| TASK BRIEF |
Repeat, word for word, all the data that follows, and exclude the pictures.

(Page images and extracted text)
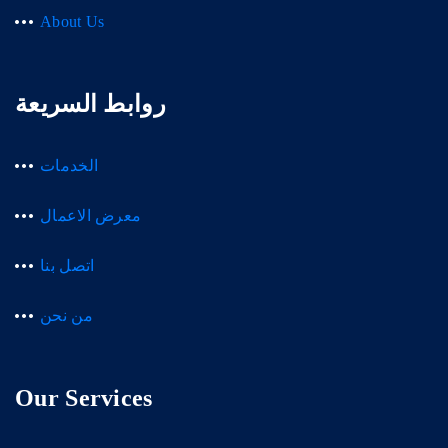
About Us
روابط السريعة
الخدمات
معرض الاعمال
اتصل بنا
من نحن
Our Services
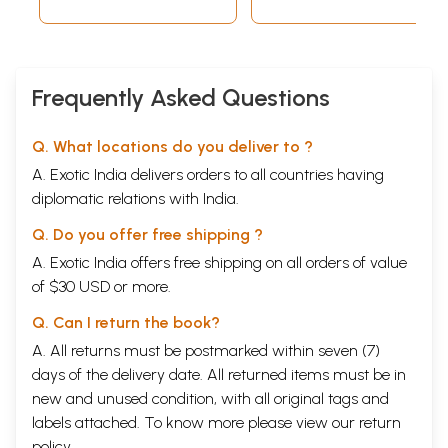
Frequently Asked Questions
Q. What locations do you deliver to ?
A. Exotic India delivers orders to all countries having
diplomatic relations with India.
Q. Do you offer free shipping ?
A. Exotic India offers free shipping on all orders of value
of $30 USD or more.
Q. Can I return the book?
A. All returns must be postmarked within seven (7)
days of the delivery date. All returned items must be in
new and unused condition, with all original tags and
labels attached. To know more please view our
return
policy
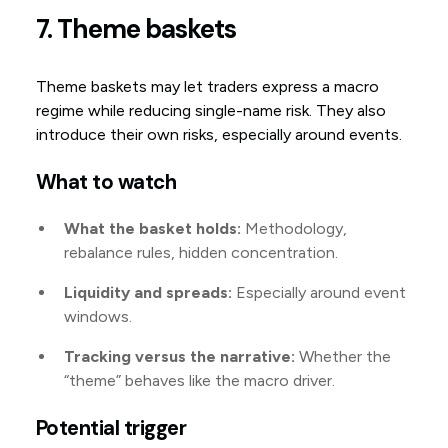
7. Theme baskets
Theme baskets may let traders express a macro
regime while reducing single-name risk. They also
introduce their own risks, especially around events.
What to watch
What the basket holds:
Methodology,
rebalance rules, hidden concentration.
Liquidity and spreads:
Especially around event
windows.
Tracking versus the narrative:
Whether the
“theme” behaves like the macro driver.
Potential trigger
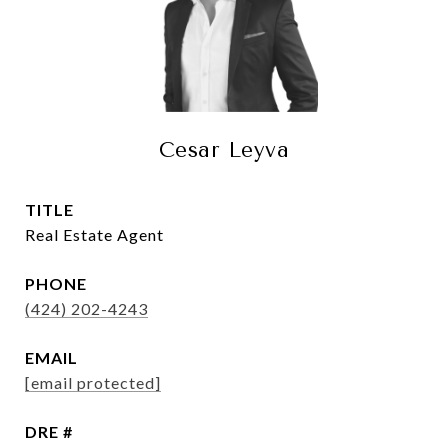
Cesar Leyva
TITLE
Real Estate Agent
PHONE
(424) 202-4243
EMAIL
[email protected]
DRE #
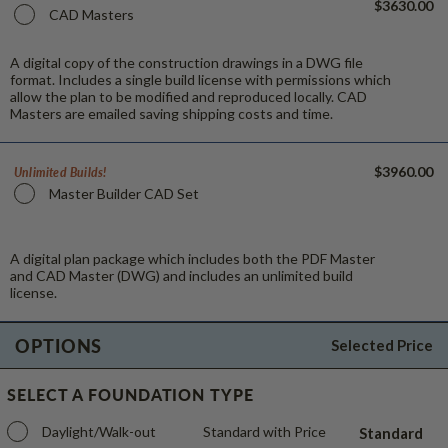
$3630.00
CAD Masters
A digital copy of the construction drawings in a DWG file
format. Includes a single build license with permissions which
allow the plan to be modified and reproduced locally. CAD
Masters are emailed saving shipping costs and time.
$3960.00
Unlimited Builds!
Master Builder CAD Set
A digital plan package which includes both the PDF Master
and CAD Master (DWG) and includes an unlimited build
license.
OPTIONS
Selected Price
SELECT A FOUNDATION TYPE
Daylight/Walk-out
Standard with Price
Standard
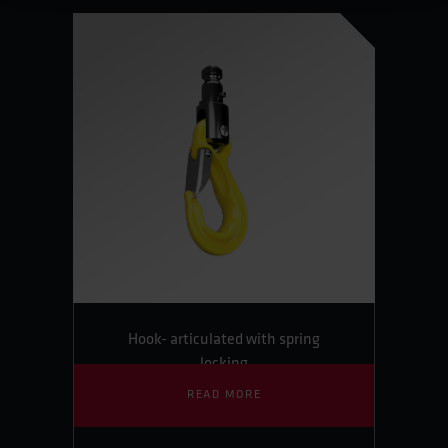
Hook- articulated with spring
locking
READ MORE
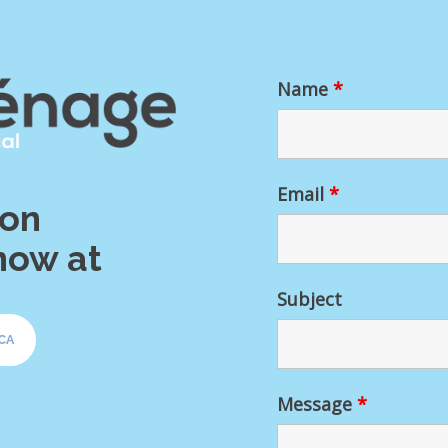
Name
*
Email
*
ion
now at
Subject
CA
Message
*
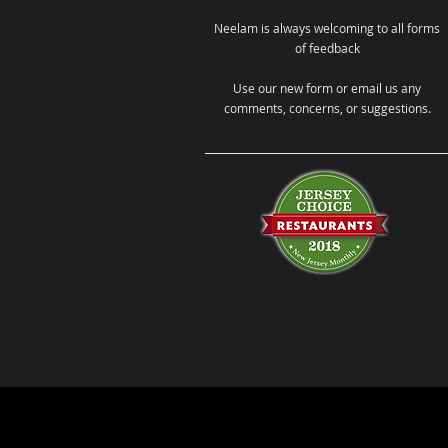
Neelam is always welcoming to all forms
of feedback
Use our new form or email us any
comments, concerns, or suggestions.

| TASK RESULT |
About Us
روابط السريعة
الخدمات
معرض الاعمال
اتصل بنا
من نحن
Our Services
Frequently Asked Questions
Q. What locations do you deliver to ?
A. Exotic India delivers orders to all countries having
diplomatic relations with India.
Q. Do you offer free shipping ?
A. Exotic India offers free shipping on all orders of value
of $30 USD or more.
Q. Can I return the book?
A. All returns must be postmarked within seven (7)
days of the delivery date. All returned items must be in
new and unused condition, with all original tags and
labels attached. To know more please view our
return
policy
7. Theme baskets
Theme baskets may let traders express a macro
regime while reducing single-name risk. They also
introduce their own risks, especially around events.
What to watch
What the basket holds:
Methodology,
rebalance rules, hidden concentration.
Liquidity and spreads:
Especially around event
windows.
Tracking versus the narrative:
Whether the
“theme” behaves like the macro driver.
Potential trigger
Cesar Leyva
TITLE
Real Estate Agent
PHONE
(424) 202-4243
EMAIL
[email protected]
DRE #
$3630.00
CAD Masters
A digital copy of the construction drawings in a DWG file
format. Includes a single build license with permissions which
allow the plan to be modified and reproduced locally. CAD
Masters are emailed saving shipping costs and time.
$3960.00
Unlimited Builds!
Master Builder CAD Set
A digital plan package which includes both the PDF Master
and CAD Master (DWG) and includes an unlimited build
license.
OPTIONS
Selected Price
SELECT A FOUNDATION TYPE
Daylight/Walk-out
Standard with Price
Standard
Hook- articulated with spring
locking
READ MORE
Name
*
Email
*
ion
now at
Subject
CA
Message
*
Neelam is always welcoming to all forms
of feedback
Use our new form or email us any
comments, concerns, or suggestions.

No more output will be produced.